» **Dataset extract**
────────────────────

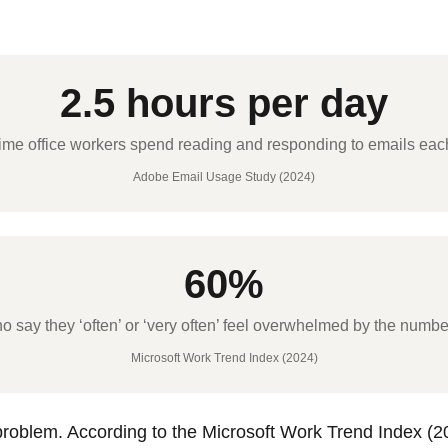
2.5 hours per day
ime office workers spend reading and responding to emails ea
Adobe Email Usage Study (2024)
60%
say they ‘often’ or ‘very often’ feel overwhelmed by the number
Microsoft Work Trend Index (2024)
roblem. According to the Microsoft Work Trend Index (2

────────────────────

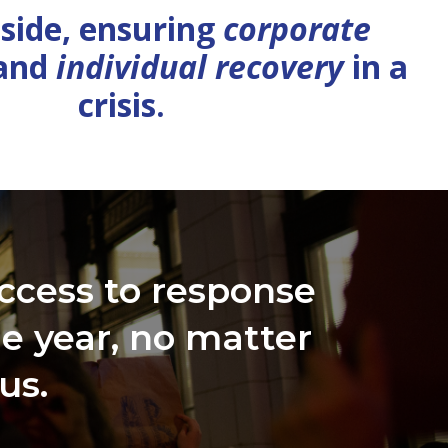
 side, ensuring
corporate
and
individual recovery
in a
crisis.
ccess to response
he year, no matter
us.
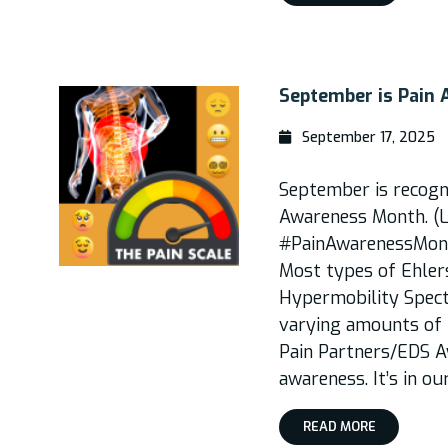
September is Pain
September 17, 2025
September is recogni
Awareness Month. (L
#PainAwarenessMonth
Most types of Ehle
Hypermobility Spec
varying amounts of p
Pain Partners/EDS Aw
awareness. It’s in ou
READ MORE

────────────────────

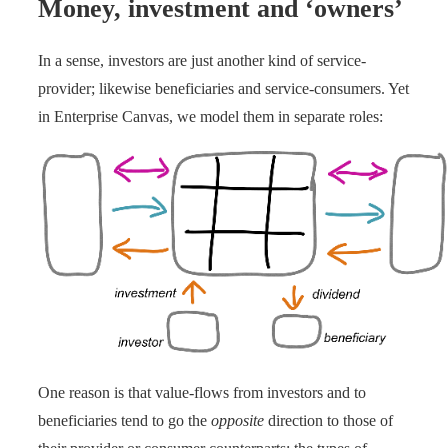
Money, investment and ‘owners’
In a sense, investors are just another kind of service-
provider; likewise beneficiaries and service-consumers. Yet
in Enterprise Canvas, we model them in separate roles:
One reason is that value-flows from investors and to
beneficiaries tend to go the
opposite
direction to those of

────────────────────

Search each line of the data above for "investors", and copy the lines where it occurs.

In a sense, investors are just another kind of service-
One reason is that value-flows from investors and to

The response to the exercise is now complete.